[Saved entries]

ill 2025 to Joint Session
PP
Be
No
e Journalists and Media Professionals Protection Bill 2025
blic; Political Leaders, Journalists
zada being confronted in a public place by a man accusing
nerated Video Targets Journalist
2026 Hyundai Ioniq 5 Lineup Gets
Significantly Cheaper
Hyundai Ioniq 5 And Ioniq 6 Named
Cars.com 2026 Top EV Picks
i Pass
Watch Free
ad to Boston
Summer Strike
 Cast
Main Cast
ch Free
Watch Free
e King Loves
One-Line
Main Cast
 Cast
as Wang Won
==
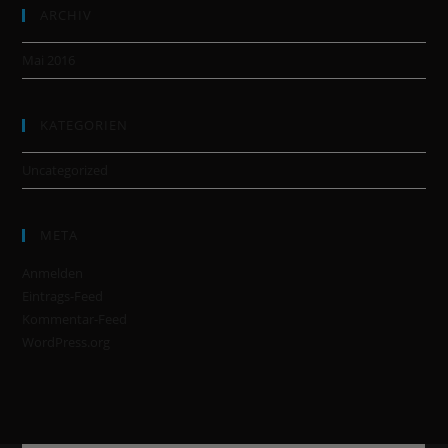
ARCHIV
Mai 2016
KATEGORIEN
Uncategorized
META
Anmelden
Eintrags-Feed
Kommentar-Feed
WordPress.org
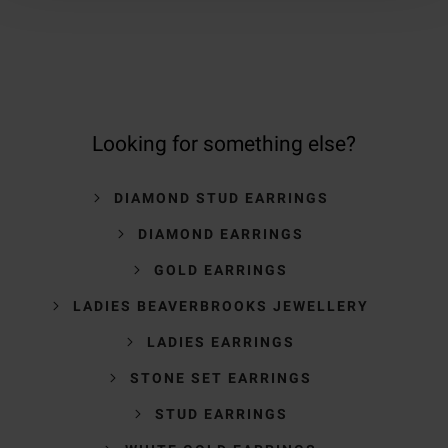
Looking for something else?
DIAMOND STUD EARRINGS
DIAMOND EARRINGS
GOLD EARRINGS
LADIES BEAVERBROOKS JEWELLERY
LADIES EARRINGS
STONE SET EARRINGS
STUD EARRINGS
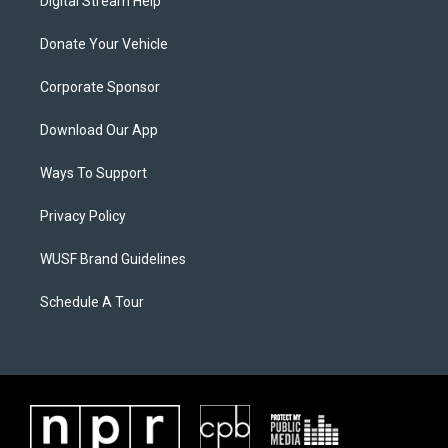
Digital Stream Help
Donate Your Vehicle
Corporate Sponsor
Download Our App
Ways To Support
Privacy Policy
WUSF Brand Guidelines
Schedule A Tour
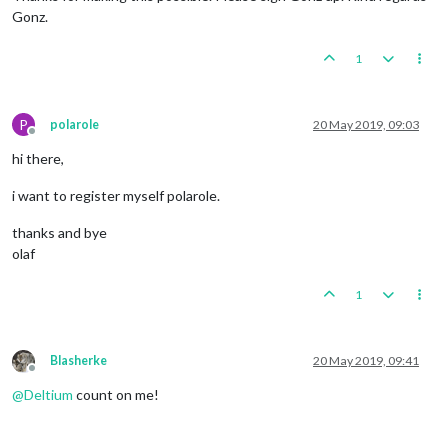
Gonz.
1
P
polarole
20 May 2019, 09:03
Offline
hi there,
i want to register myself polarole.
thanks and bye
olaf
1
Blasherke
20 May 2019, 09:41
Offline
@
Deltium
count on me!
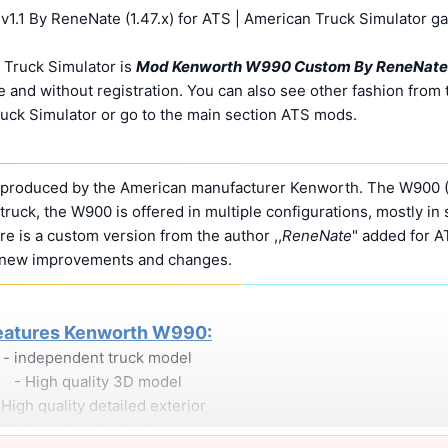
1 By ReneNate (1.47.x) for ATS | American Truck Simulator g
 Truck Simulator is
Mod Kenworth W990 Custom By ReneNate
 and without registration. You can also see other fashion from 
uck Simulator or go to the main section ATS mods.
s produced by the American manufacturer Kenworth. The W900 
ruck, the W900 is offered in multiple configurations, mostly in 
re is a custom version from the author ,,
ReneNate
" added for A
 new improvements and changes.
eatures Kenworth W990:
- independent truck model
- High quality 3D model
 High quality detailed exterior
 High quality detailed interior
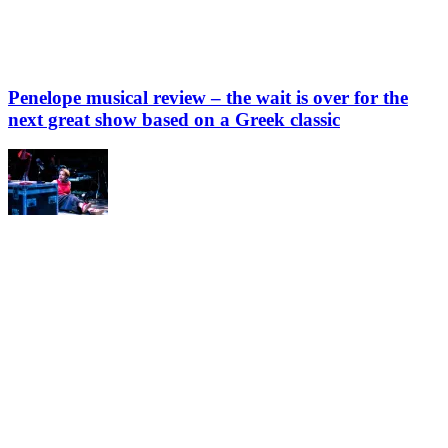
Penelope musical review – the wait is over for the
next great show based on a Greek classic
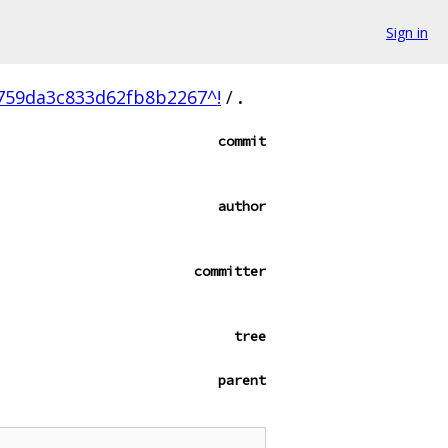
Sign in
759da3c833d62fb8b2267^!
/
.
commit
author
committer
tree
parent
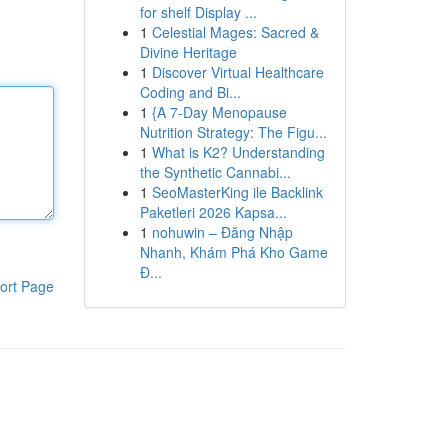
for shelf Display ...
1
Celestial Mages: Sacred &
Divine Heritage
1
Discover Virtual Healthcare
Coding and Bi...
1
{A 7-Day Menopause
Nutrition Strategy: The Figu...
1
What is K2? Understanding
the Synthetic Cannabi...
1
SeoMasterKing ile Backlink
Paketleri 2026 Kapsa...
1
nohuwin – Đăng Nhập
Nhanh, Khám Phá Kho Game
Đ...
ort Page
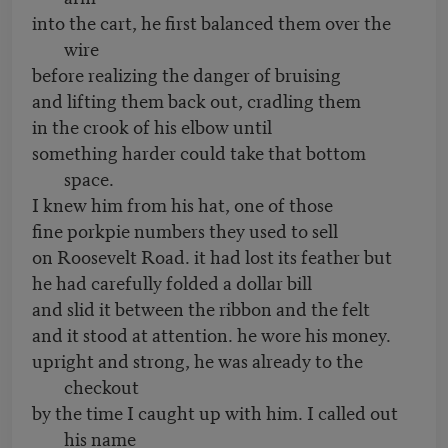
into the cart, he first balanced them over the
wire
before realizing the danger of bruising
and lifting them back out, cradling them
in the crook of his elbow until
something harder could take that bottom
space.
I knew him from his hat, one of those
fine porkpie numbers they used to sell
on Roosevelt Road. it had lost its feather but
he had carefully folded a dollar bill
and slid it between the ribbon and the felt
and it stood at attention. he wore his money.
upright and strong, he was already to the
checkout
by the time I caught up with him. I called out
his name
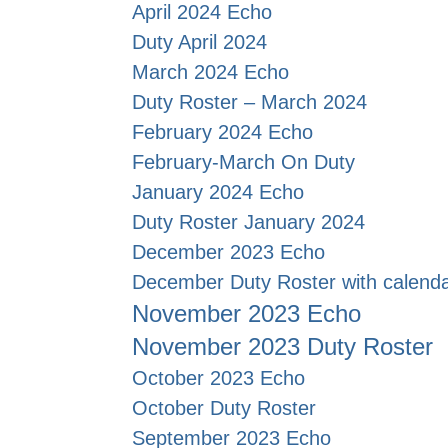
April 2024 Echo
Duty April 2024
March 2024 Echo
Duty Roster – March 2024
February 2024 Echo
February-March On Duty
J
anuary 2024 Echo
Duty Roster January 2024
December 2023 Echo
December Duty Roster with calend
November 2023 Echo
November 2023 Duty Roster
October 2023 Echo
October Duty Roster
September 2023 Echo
---
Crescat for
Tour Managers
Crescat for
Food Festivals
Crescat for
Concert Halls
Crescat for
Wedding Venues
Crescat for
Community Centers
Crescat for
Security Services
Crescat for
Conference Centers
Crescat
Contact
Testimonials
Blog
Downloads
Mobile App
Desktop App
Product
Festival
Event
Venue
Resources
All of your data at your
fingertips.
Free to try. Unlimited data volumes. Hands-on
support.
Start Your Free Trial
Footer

**What this task involves**
The output is the stretch above from the line with "and slid it between the ribbon and the felt" through the line with "October 2023 Echo", copied word for word with both ends kept and every picture dropped.

**Finished exercise**
and slid it between the ribbon and the felt
and it stood at attention. he wore his money.
upright and strong, he was already to the
checkout
by the time I caught up with him. I called out
his name
April 2024 Echo
Duty April 2024
March 2024 Echo
Duty Roster – March 2024
February 2024 Echo
February-March On Duty
J
anuary 2024 Echo
Duty Roster January 2024
December 2023 Echo
December Duty Roster with calend
November 2023 Echo
November 2023 Duty Roster
October 2023 Echo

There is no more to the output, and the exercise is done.